VENOM – « Witching Hour »

LE BLACK METAL EXPLIQUÉ AUX MODS

À l’époque, ils faisaient peur à tout le monde.

On aurait tort de prendre Venom à la légère.

1981. Venom venait donc en premier. À défaut d’avoir fixé à proprement parler les standards musicaux du black-metal, ils ont inventé le terme, et défini ce qui compte plus que tout : un Théâtre.

Ils étaient comme tout le monde, ils adoraient Motörhead ; mais ils avaient compris que Motörhead avait un défaut dans sa cuirasse : Lemmy était trop intelligent. Lemmy était cultivé, Lemmy swinguait ; il avait la classe. C’était le drame. Car dans leur boule de cristal, les mecs de Venom ont vu l’atroce vérité : un jour, même les Inrockuptibles approuveraient Motörhead. Motörhead était justifiable, Motörhead était trop bon.

Il suffisait d’avoir deux sous de logique pour comprendre ce qu’il fallait faire, et aussitôt Cronos, Mantas et Abbadon s’employèrent à monter le groupe le plus indéfendable de l’histoire. De leur syllogisme, un univers est sorti, qui dure encore. Les albums Welcome to Hell et Black Metal sont légendaires, pour leurs titres, leurs pochettes – parfois pour leurs contenus, un infra-Motörhead caverneux.

Le black metal étant avant tout une tranche de vie, c’est sur scène qu’il faut savourer leur art, pour saisir l’ampleur du propos.

Witching Hour (Welcome To Hell, Neat Records, 1981)

Comme dans une anti-genèse, voire quelque proto-tohu-bohu, la batterie disparaît sous les fumigènes des ténèbres. On entend les gémissements des âmes damnées, on commence à en avoir l’habitude. Une cloche sonne comme sur le premier Black Sabbath. Un Duc des Enfers imbibé au scotch annonce avec effort le groupe « from the very depth of hell », puis un dos surgit du néant pour s’en prendre à un ampli, et puis un autre. On voit du cuir, des chaînes et des toisons.
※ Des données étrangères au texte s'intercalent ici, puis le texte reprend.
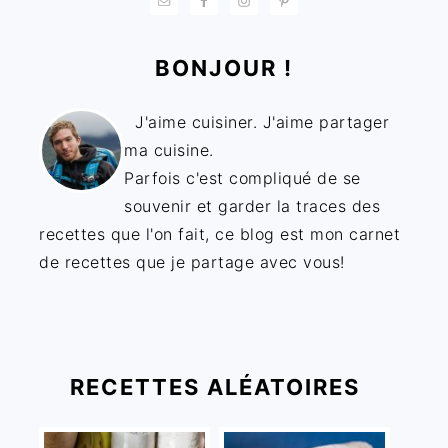
BONJOUR !
J'aime cuisiner. J'aime partager
ma cuisine.
Parfois c'est compliqué de se
souvenir et garder la traces des
recettes que l'on fait, ce blog est mon carnet
de recettes que je partage avec vous!
RECETTES ALÉATOIRES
Un riff rauque vrombit, les lignes de chants sont posées artisanalement, on ne saisit pas tout, visiblement l’art de la composition n’est pas la priorité ici, mais on conçoit qu’il se passe un truc. Le chanteur fait des grimaces et porte une boucle d’oreille. Son micro est placé au-dessus de sa tête, ça rappelle quelqu’un. Le batteur a ce qu’il faut de toms.

Cronos chante comme il peut mais fait la danse des Sioux, le groupe bourrine plus qu’il ne joue et Mantas le guitariste moustachu balance du tapping à la Van Halen. C’est vraiment du grand art. À les voir arpenter la scène à droite à gauche en se tortillant, tout gondolés, on sent qu’ils cherchent à exprimer quelque chose.

 

Le bon Reverend Beatman ne s’y est pas trompé, qui avec empathie a repris « Black Metal » :

Dans la cours de récré du lycée des années 90, il suffisait qu’un gars vous dise, yeux dans les yeux : « Moi, mec, dès 1986 j’écoutais Venom », pour que vous compreniez que vous aviez affaire à quelqu’un.

Mine de rien, Venom a changé la face de l’art contemporain. Car après Venom vient Bathory, et là – fini de rire.